September 22, 2021

Studying the societal impact of recommender systems using simulation

By Eli Lucherini, Matthew Sun, Amy Winecoff, and Arvind Narayanan.

For those interested in the impact of recommender systems on society, we are happy to share several new pieces:

  • a software tool for studying this interface via simulation
  • the accompanying paper
  • a short piece on methodological concerns in simulation research
  • a talk offering a critical take on research on filter bubbles.

We elaborate below.

Simulation is a valuable way to study the societal impact of recommender systems.

Recommender systems in social media platforms such as Facebook and Twitter have been criticized due to the risks they might pose to society, such as amplifying misinformation or creating filter bubbles. But there isn’t yet consensus on the scope of these concerns, the underlying factors, or ways to remedy them. Because these phenomena arise through repeated system interactions over time, methods that assess the system at a single time point provide minimal insight into the mechanisms behind them. In contrast, simulations can model how users, items, and algorithms interact over arbitrarily long timescales. As a result, simulation has proved to be a valuable tool in assessing the impact of recommendation systems on the content users consume and on society.

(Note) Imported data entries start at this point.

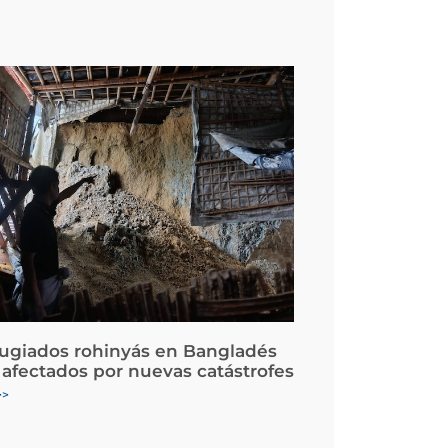
fugiados rohinyás en Bangladés
 afectados por nuevas catástrofes
>>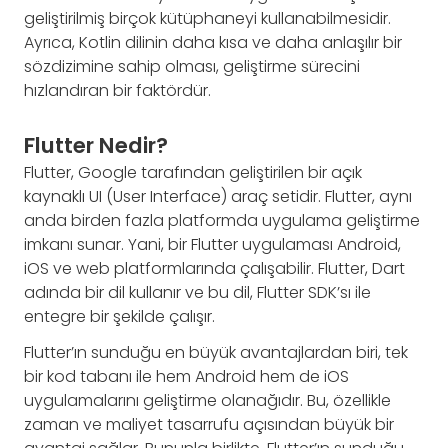
geliştirilmiş birçok kütüphaneyi kullanabilmesidir.
Ayrıca, Kotlin dilinin daha kısa ve daha anlaşılır bir
sözdizimine sahip olması, geliştirme sürecini
hızlandıran bir faktördür.
Flutter Nedir?
Flutter, Google tarafından geliştirilen bir açık
kaynaklı UI (User Interface) araç setidir. Flutter, aynı
anda birden fazla platformda uygulama geliştirme
imkanı sunar. Yani, bir Flutter uygulaması Android,
iOS ve web platformlarında çalışabilir. Flutter, Dart
adında bir dil kullanır ve bu dil, Flutter SDK’sı ile
entegre bir şekilde çalışır.
Flutter’ın sunduğu en büyük avantajlardan biri, tek
bir kod tabanı ile hem Android hem de iOS
uygulamalarını geliştirme olanağıdır. Bu, özellikle
zaman ve maliyet tasarrufu açısından büyük bir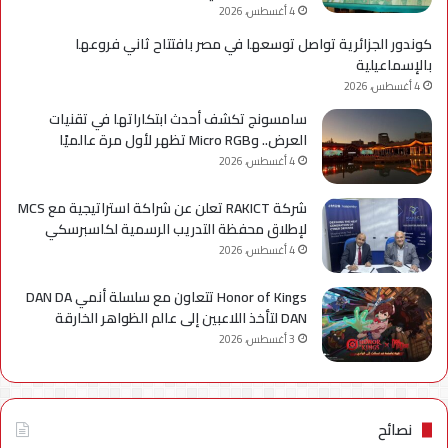
4 أغسطس، 2026
كوندور الجزائرية تواصل توسعها في مصر بافتتاح ثاني فروعها
بالإسماعيلية
4 أغسطس، 2026
سامسونج تكشف أحدث ابتكاراتها في تقنيات
العرض.. وMicro RGB تظهر لأول مرة عالميًا
4 أغسطس، 2026
شركة RAKICT تعلن عن شراكة استراتيجية مع MCS
لإطلاق محفظة التدريب الرسمية لكاسبرسكي
4 أغسطس، 2026
Honor of Kings تتعاون مع سلسلة أنمي DAN DA
DAN لتأخذ اللاعبين إلى عالم الظواهر الخارقة
3 أغسطس، 2026
نصائح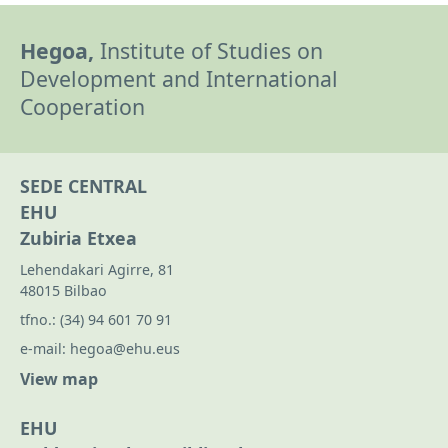
Hegoa,
Institute of Studies on
Development and International
Cooperation
SEDE CENTRAL
EHU
Zubiria Etxea
Lehendakari Agirre, 81
48015 Bilbao
tfno.:
(34) 94 601 70 91
e-mail:
hegoa@ehu.eus
View map
EHU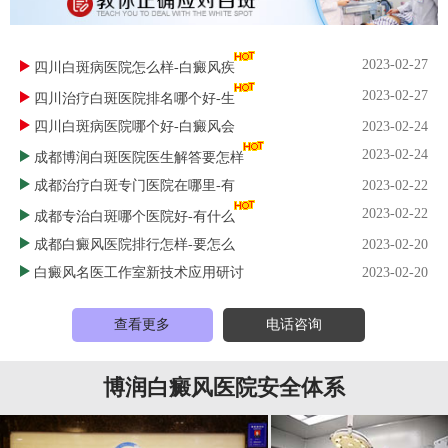
2023-02-27
四川白斑病医院怎么样-白癜风疾
2023-02-27
四川治疗白斑医院排名哪个好-生
四川白斑病医院哪个好-白癜风会
2023-02-24
2023-02-24
成都博润白斑医院医生解答要怎样
成都治疗白斑专门医院在哪里-有
2023-02-22
2023-02-22
成都专治白斑哪个医院好-有什么
成都白癜风医院排行怎样-要怎么
2023-02-20
白癜风名医工作室新技术应用研讨
2023-02-20
查看更多
电话咨询
博润白癜风医院安全体系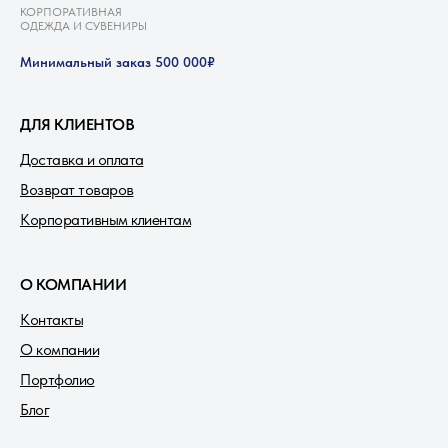
КОРПОРАТИВНАЯ
ОДЕЖДА И СУВЕНИРЫ
Минимальный заказ 500 000₽
ДЛЯ КЛИЕНТОВ
Доставка и оплата
Возврат товаров
Корпоративным клиентам
О КОМПАНИИ
Контакты
О компании
Портфолио
Блог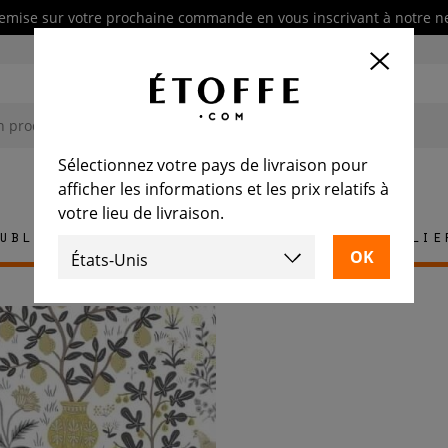
emise sur votre prochaine commande en vous inscrivant à notre n
Sélectionnez votre pays de livraison pour
afficher les informations et les prix relatifs à
votre lieu de livraison.
ublement
Tapis
Carrelage
Mobilie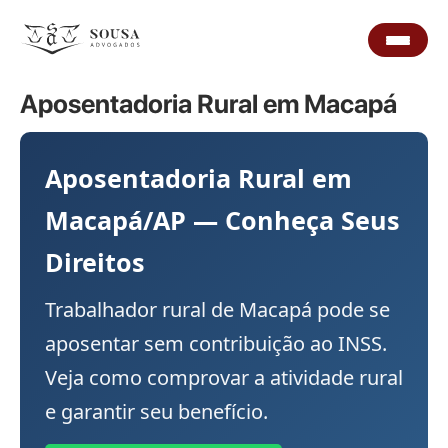
Aposentadoria Rural em Macapá
Aposentadoria Rural em
Macapá/AP — Conheça Seus
Direitos
Trabalhador rural de Macapá pode se
aposentar sem contribuição ao INSS.
Veja como comprovar a atividade rural
e garantir seu benefício.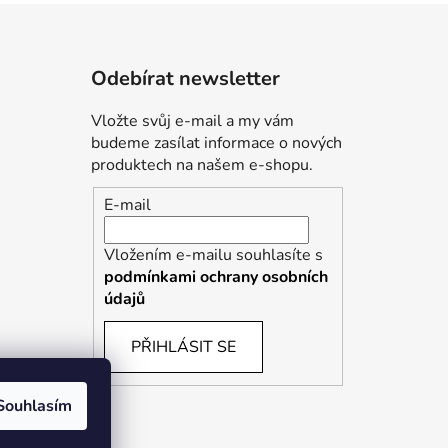
Odebírat newsletter
Vložte svůj e-mail a my vám
budeme zasílat informace o nových
produktech na našem e-shopu.
E-mail
Vložením e-mailu souhlasíte s
podmínkami ochrany osobních
údajů
PŘIHLÁSIT SE
Souhlasím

This is a burgeoning area of research. We identified over a dozen studies that use simulation to study questions such as filter bubbles and misinformation. As an example of a study we admire, Chaney et al. illustrate the detrimental effects of algorithmic confounding, which occurs when a recommendation algorithm is trained on user interaction data that is itself influenced by the prior recommendations of the algorithm. Like all simulation research, this is a statement about a model and not a real platform. But the benefit is that it helps isolate the variables of interest so that relationships between them can be probed deeply in a way that improves our scientific understanding of these systems.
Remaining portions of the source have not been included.